Web-based software extends benefits like accessibility, collaboration, and transparency. Because it runs entirely in the browser, the software is accessible from anywhere, across platforms, and without requiring installation. The tools encourage an open community that shares designs and parts libraries, giving designers a starting point for their own custom applications. In fact, some tools track design revisions, allowing teams to check in on each other’s designs.

Upstart Startups

Canadian-based Upverter, launched in 2011, seems to be the most aggressive in terms of targeting the enterprise market. Its software, which focuses on collaboration and usability, was recently updated to include board-layout and simulation capabilities on top of its existing schematic capture offering.

According to the company, nearly all of its users build off of one of thousands of publicly available designs and libraries (Fig. 1).

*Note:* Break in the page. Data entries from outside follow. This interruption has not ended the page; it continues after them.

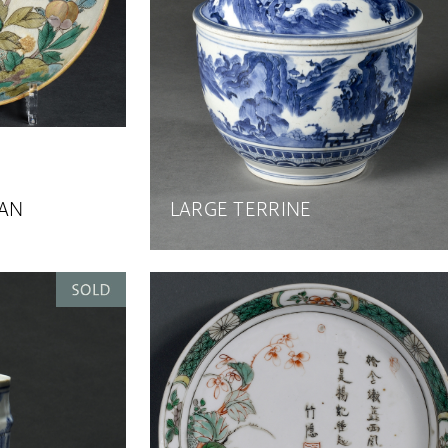
PAN
LARGE TERRINE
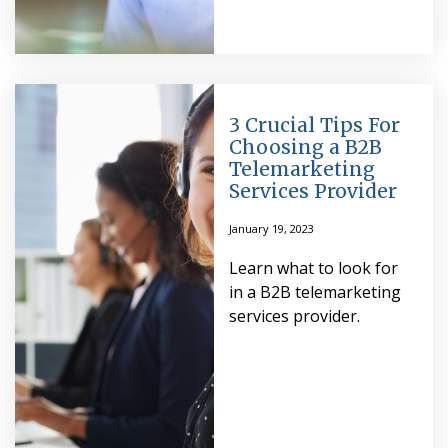
3 Crucial Tips For
Choosing a B2B
Telemarketing
Services Provider
January 19, 2023
Learn what to look for
in a B2B telemarketing
services provider.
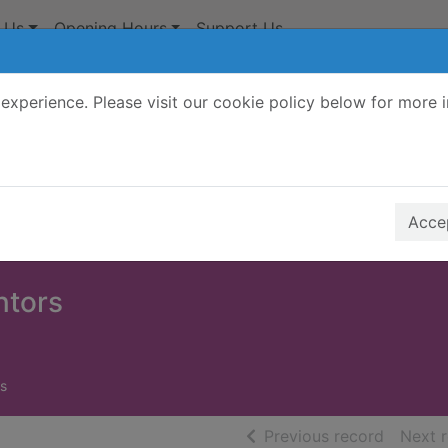
 Us
Opening Hours
Support Us
experience. Please visit our cookie policy below for more 
Search Terms
r quickfind search
Accep
ntors
s
of searc
Previous record
Next 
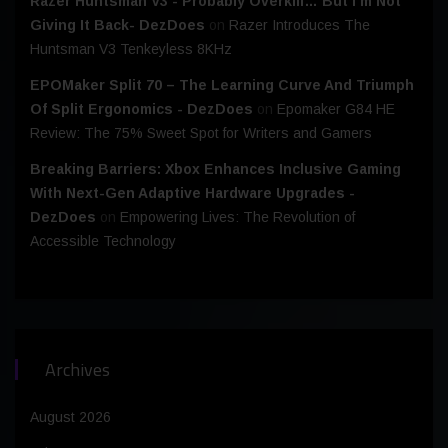
Razer Huntsman V3 - Probably Overkill… But I’m Not
Giving It Back- DezDoes
on
Razer Introduces The
Huntsman V3 Tenkeyless 8KHz
EPOMaker Split 70 – The Learning Curve And Triumph
Of Split Ergonomics - DezDoes
on
Epomaker G84 HE
Review: The 75% Sweet Spot for Writers and Gamers
Breaking Barriers: Xbox Enhances Inclusive Gaming
With Next-Gen Adaptive Hardware Upgrades -
DezDoes
on
Empowering Lives: The Revolution of
Accessible Technology
Archives
August 2026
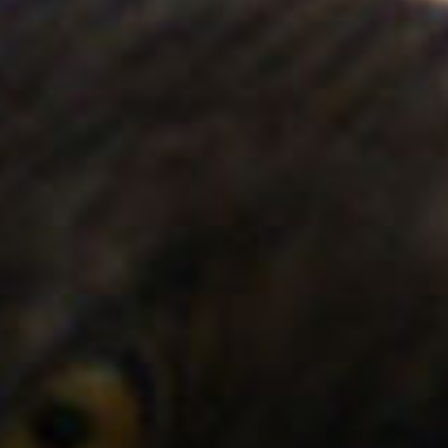
SEARCH FILM THREAT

Its tools were born out of a frustration with overly complex design flows, which tend to impede collaboration. “There’s an old way of doing things and an old mindset and a lot of ‘I do it like this because I’ve been doing it like this for 20 years,’” says Zak Homuth, a co-founder of Upverter.

1. This timer circuit schematic is one example of a design in Upverter that allows multiple collaborators on the same design.

Another browser-based design tool dubbed Circuits.io (launched in October) was built upon a similar premise. Co-founder Benjamin Schrauwen, a professor in the electronics field at Belgium’s Ghent University, feels that existing tools have a steep, and unnecessarily long, learning curve. “We again and again see the tedious process when people are learning to design PCBs,” he says. “A lot of what we have to explain could be easily captured in just better tools.”

Both Upverter and Circuits.io offer an end-to-end design flow. In other words, designers can capture designs, create board layouts, generate Gerbers (standard file formats that provide detailed information on a printed-circuit board’s conductive layers), or order manufacturing within the tools.

Upverter maintains over 17,000 parts in its library as well as thousands of publicly available designs for reuse. It can support designs with hundreds of components, thousands of nets, and up to approximately 10 square inches in size, according to Homuth. Its layout tool supports an infinite number of layers.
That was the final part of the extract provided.